Transcribed page contents:

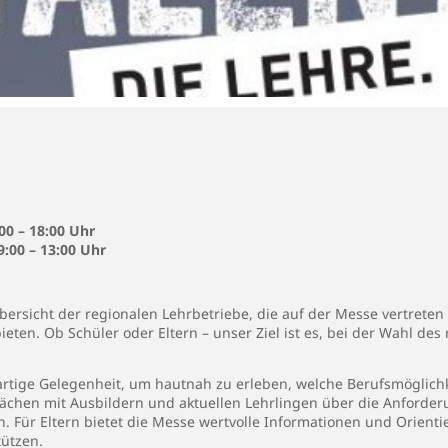
00 – 18:00 Uhr
:00 – 13:00 Uhr
bersicht der regionalen Lehrbetriebe, die auf der Messe vertreten
eten. Ob Schüler oder Eltern – unser Ziel ist es, bei der Wahl de
gartige Gelegenheit, um hautnah zu erleben, welche Berufsmöglichk
ächen mit Ausbildern und aktuellen Lehrlingen über die Anforder
. Für Eltern bietet die Messe wertvolle Informationen und Orienti
tützen.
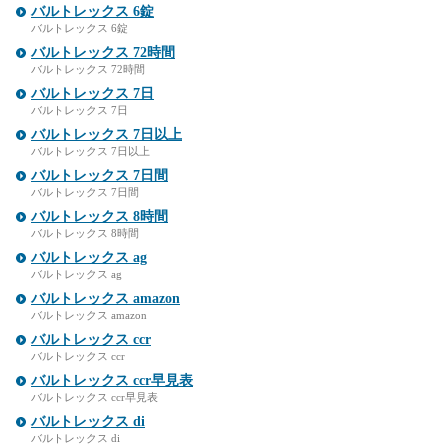
バルトレックス 6錠
バルトレックス 6錠
バルトレックス 72時間
バルトレックス 72時間
バルトレックス 7日
バルトレックス 7日
バルトレックス 7日以上
バルトレックス 7日以上
バルトレックス 7日間
バルトレックス 7日間
バルトレックス 8時間
バルトレックス 8時間
バルトレックス ag
バルトレックス ag
バルトレックス amazon
バルトレックス amazon
バルトレックス ccr
バルトレックス ccr
バルトレックス ccr早見表
バルトレックス ccr早見表
バルトレックス di
バルトレックス di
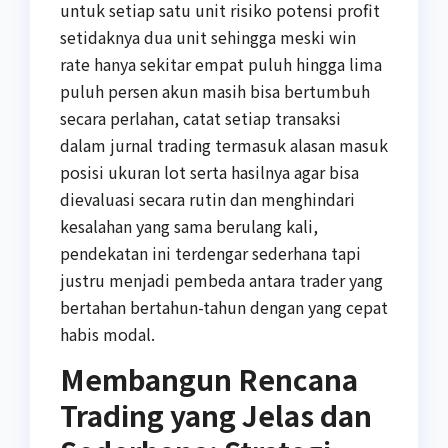
untuk setiap satu unit risiko potensi profit
setidaknya dua unit sehingga meski win
rate hanya sekitar empat puluh hingga lima
puluh persen akun masih bisa bertumbuh
secara perlahan, catat setiap transaksi
dalam jurnal trading termasuk alasan masuk
posisi ukuran lot serta hasilnya agar bisa
dievaluasi secara rutin dan menghindari
kesalahan yang sama berulang kali,
pendekatan ini terdengar sederhana tapi
justru menjadi pembeda antara trader yang
bertahan bertahun-tahun dengan yang cepat
habis modal.
Membangun Rencana
Trading yang Jelas dan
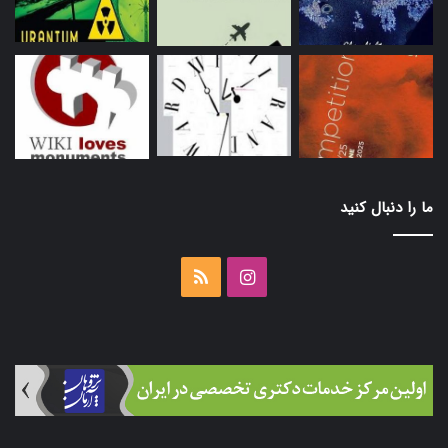
ما را دنبال کنید
اینستاگرام
خوراک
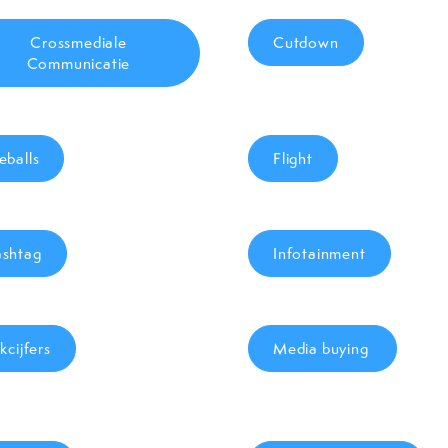
Crossmediale
Cutdown
Communicatie
eballs
Flight
shtag
Infotainment
jkcijfers
Media buying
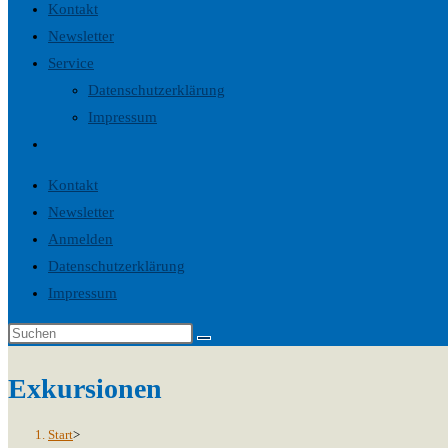
Kontakt
Newsletter
Service
Datenschutzerklärung
Impressum
Website-
Suche
Kontakt
umschalten
Newsletter
Anmelden
Datenschutzerklärung
Impressum
Exkursionen
Start
>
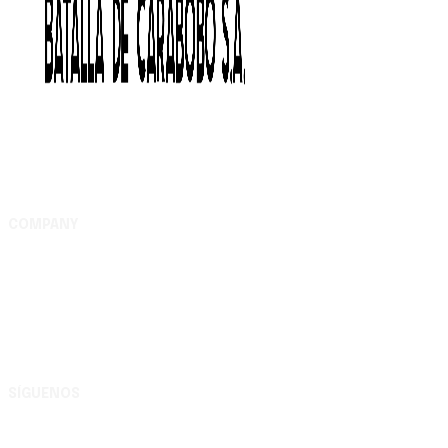
COMPANY
Complejo Editorial Batalla de Carabobo, S.A. Av. Uslar
entre Lara y Michelena, Complejo Editorial Batalla de
Carabobo, municipio Valencia - Carabobo RIF:
G200116609
SÍGUENOS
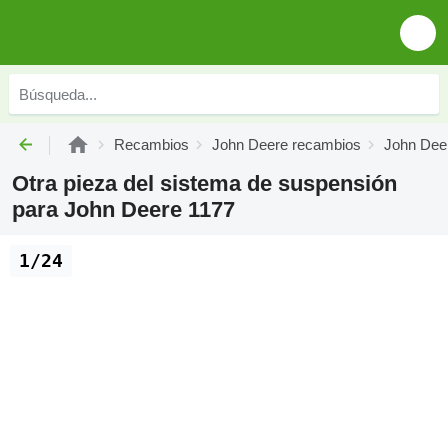
Recambios
John Deere recambios
John Dee
Otra pieza del sistema de suspensión
para John Deere 1177
1/24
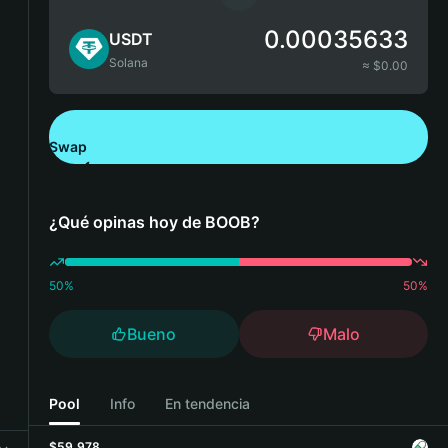
0.00035633
USDT
Solana
≈ $
0.00
Swap
Descarga Bitget Wallet
¿Qué opinas hoy de BOOB?
50
%
50
%
Bueno
Malo
Pool
Info
En tendencia
$59,978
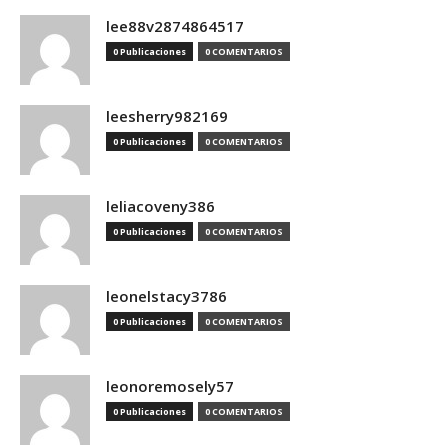
lee88v2874864517
0 Publicaciones
0 COMENTARIOS
leesherry982169
0 Publicaciones
0 COMENTARIOS
leliacoveny386
0 Publicaciones
0 COMENTARIOS
leonelstacy3786
0 Publicaciones
0 COMENTARIOS
leonoremosely57
0 Publicaciones
0 COMENTARIOS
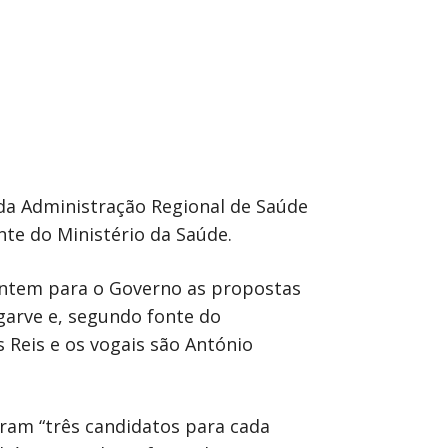
 da Administração Regional de Saúde
nte do Ministério da Saúde.
ontem para o Governo as propostas
garve e, segundo fonte do
 Reis e os vogais são António
ram “três candidatos para cada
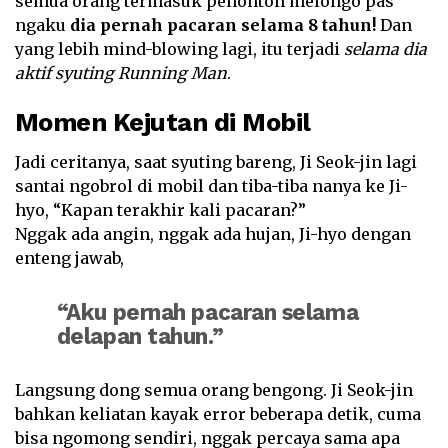
semua orang termasuk penonton melongo pas
ngaku
dia pernah pacaran selama 8 tahun!
Dan
yang lebih mind-blowing lagi, itu terjadi
selama dia
aktif syuting Running Man
.
Momen Kejutan di Mobil
Jadi ceritanya, saat syuting bareng, Ji Seok-jin lagi
santai ngobrol di mobil dan tiba-tiba nanya ke Ji-
hyo, “Kapan terakhir kali pacaran?”
Nggak ada angin, nggak ada hujan, Ji-hyo dengan
enteng jawab,
“Aku pernah pacaran selama
delapan tahun.”
Langsung dong semua orang bengong. Ji Seok-jin
bahkan keliatan kayak error beberapa detik, cuma
bisa ngomong sendiri, nggak percaya sama apa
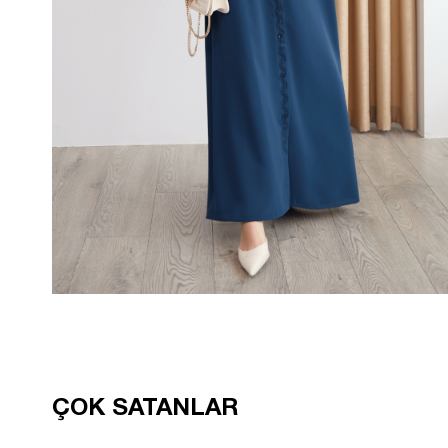
ÇOK SATANLAR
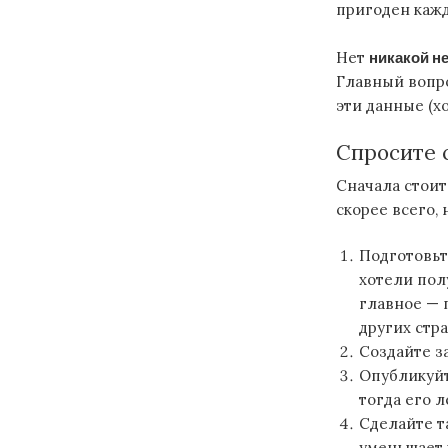
пригоден кажд
Нет
никакой н
Главный вопро
эти данные (х
Спросите 
Сначала стоит
скорее всего,
Подготовьт
хотели пол
главное — 
других стра
Создайте з
Опубликуйт
тогда его 
Сделайте т
уменьшает 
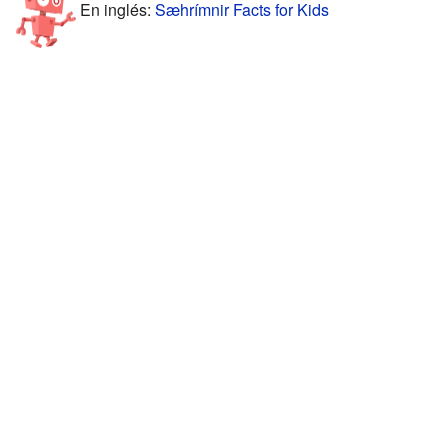
En inglés:
Sæhrímnir Facts for Kids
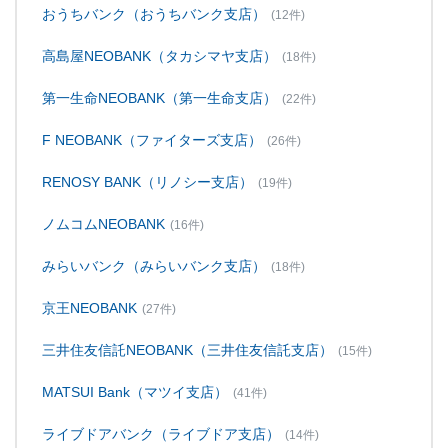
おうちバンク（おうちバンク支店）
(12件)
高島屋NEOBANK（タカシマヤ支店）
(18件)
第一生命NEOBANK（第一生命支店）
(22件)
F NEOBANK（ファイターズ支店）
(26件)
RENOSY BANK（リノシー支店）
(19件)
ノムコムNEOBANK
(16件)
みらいバンク（みらいバンク支店）
(18件)
京王NEOBANK
(27件)
三井住友信託NEOBANK（三井住友信託支店）
(15件)
MATSUI Bank（マツイ支店）
(41件)
ライブドアバンク（ライブドア支店）
(14件)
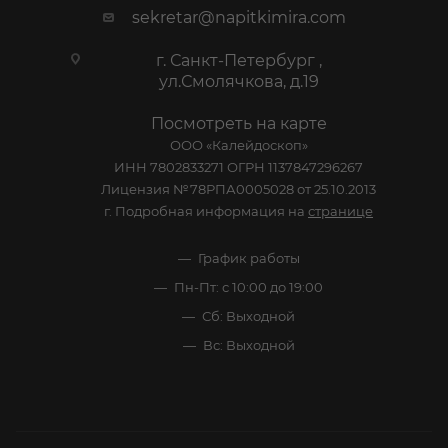
sekretar@napitkimira.com
г. Санкт-Петербург ,
ул.Смолячкова, д.19
Посмотреть на карте
ООО «Калейдоскоп»
ИНН 7802833271 ОГРН 1137847296267
Лицензия №78РПА0005028 от 25.10.2013
г. Подробная информация на
странице
График работы
Пн-Пт: с 10:00 до 19:00
Сб: Выходной
Вс: Выходной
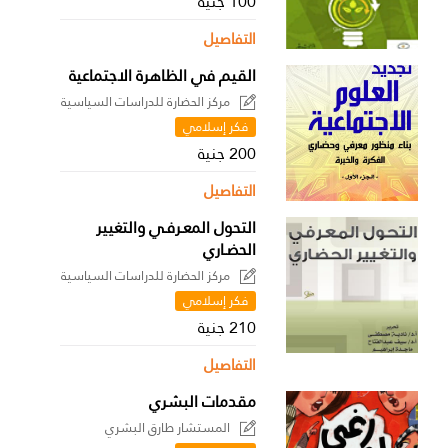
100 جنية
التفاصيل
القيم في الظاهرة الاجتماعية
مركز الحضارة للدراسات السياسية
فكر إسلامي
200 جنية
التفاصيل
التحول المعـرفـي والتغيير
الحضـاري
مركز الحضارة للدراسات السياسية
فكر إسلامي
210 جنية
التفاصيل
مقدمات البشري
المستشار طارق البشري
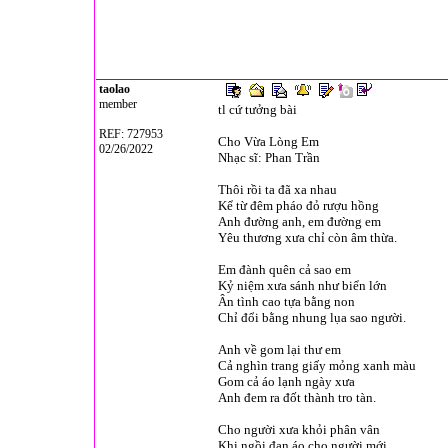
taolao
member
tl cứ tưởng bài
REF: 727953
Cho Vừa Lòng Em
02/26/2022
Nhạc sĩ: Phan Trần
Thôi rồi ta đã xa nhau
Kể từ đêm pháo đỏ rượu hồng
Anh đường anh, em đường em
Yêu thương xưa chỉ còn âm thừa.
Em đành quên cả sao em
Kỷ niệm xưa sánh như biển lớn
Ân tình cao tựa bằng non
Chỉ đổi bằng nhung lụa sao người.
Anh về gom lại thư em
Cả nghìn trang giấy mỏng xanh màu
Gom cả áo lạnh ngày xưa
Anh đem ra đốt thành tro tàn.
Cho người xưa khỏi phân vân
Khi ngồi đan áo cho người mới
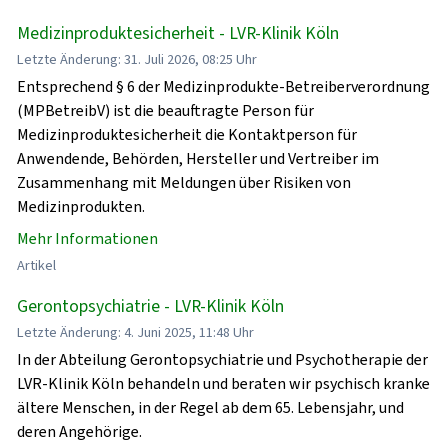
Medizinproduktesicherheit - LVR-Klinik Köln
Letzte Änderung: 31. Juli 2026, 08:25 Uhr
Entsprechend § 6 der Medizinprodukte-Betreiberverordnung
(MPBetreibV) ist die beauftragte Person für
Medizinproduktesicherheit die Kontaktperson für
Anwendende, Behörden, Hersteller und Vertreiber im
Zusammenhang mit Meldungen über Risiken von
Medizinprodukten.
Mehr Informationen
Artikel
Gerontopsychiatrie - LVR-Klinik Köln
Letzte Änderung: 4. Juni 2025, 11:48 Uhr
In der Abteilung Gerontopsychiatrie und Psychotherapie der
LVR-Klinik Köln behandeln und beraten wir psychisch kranke
ältere Menschen, in der Regel ab dem 65. Lebensjahr, und
deren Angehörige.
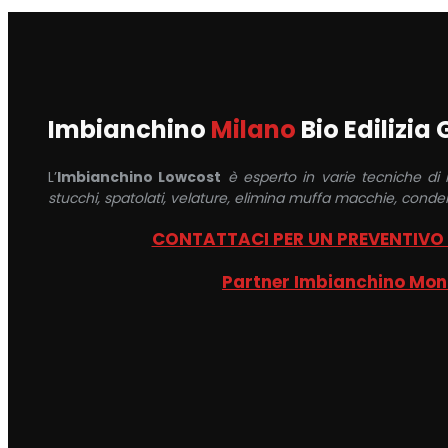
Imbianchino
Milano
Bio Edilizia
L’
Imbianchino Lowcost
è esperto in varie tecniche di
stucchi, spatolati, velature, elimina muffa macchie, conden
CONTATTACI PER UN PREVENTIVO
Partner Imbianchino Mo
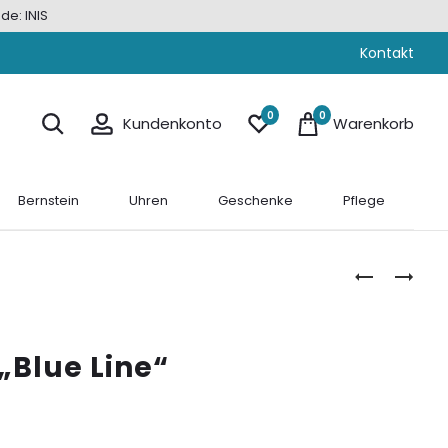
de: INIS
Kontakt
0
0
Kundenkonto
Warenkorb
Bernstein
Uhren
Geschenke
Pflege
CREOLE
CREOLE
SILBER
SILBER
„BLUE
VERGOLDE
CIRCLE“
„ROYAL
 „Blue Line“
BLUE“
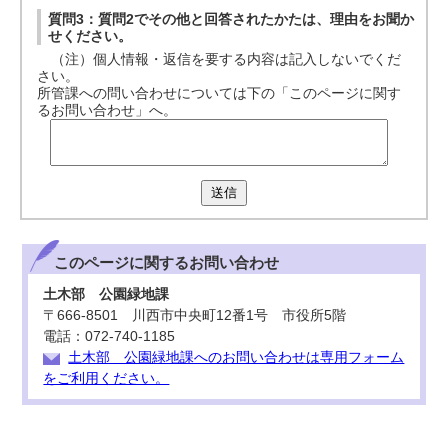
質問3：質問2でその他と回答されたかたは、理由をお聞か
せください。
（注）個人情報・返信を要する内容は記入しないでくだ
さい。
所管課への問い合わせについては下の「このページに関す
るお問い合わせ」へ。
送信
このページに関する
お問い合わせ
土木部 公園緑地課
〒666-8501 川西市中央町12番1号 市役所5階
電話：072-740-1185
土木部 公園緑地課へのお問い合わせは専用フォーム
をご利用ください。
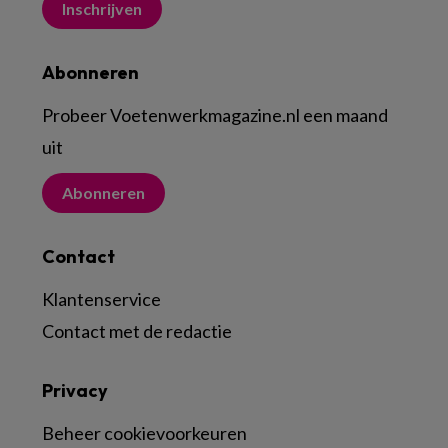
Inschrijven
Abonneren
Probeer Voetenwerkmagazine.nl een maand
uit
Abonneren
Contact
Klantenservice
Contact met de redactie
Privacy
Beheer cookievoorkeuren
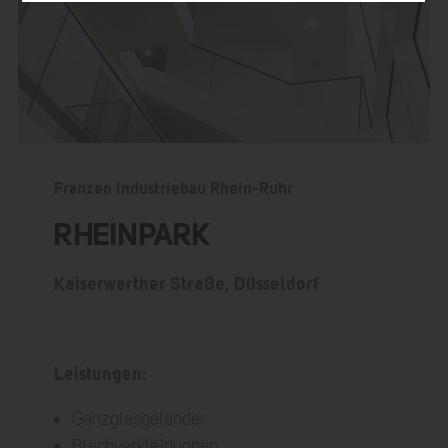
Franzen Industriebau Rhein-Ruhr
RHEINPARK
Kaiserwerther Straße, Düsseldorf
Leistungen:
Ganzglasgeländer
Blechverkleidungen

The problem: Every line above between the one containing "Cả nghìn trang giấy mỏng xanh màu" and the one containing "Anwendende, Behörden, Hersteller", those two included, is to be printed exactly. No pictures go into the copy.

Answer box:
Cả nghìn trang giấy mỏng xanh màu
Gom cả áo lạnh ngày xưa
Anh đem ra đốt thành tro tàn.
Cho người xưa khỏi phân vân
Khi ngồi đan áo cho người mới
Medizinproduktesicherheit - LVR-Klinik Köln
Letzte Änderung: 31. Juli 2026, 08:25 Uhr
Entsprechend § 6 der Medizinprodukte-Betreiberverordnung
(MPBetreibV) ist die beauftragte Person für
Medizinproduktesicherheit die Kontaktperson für
Anwendende, Behörden, Hersteller und Vertreiber im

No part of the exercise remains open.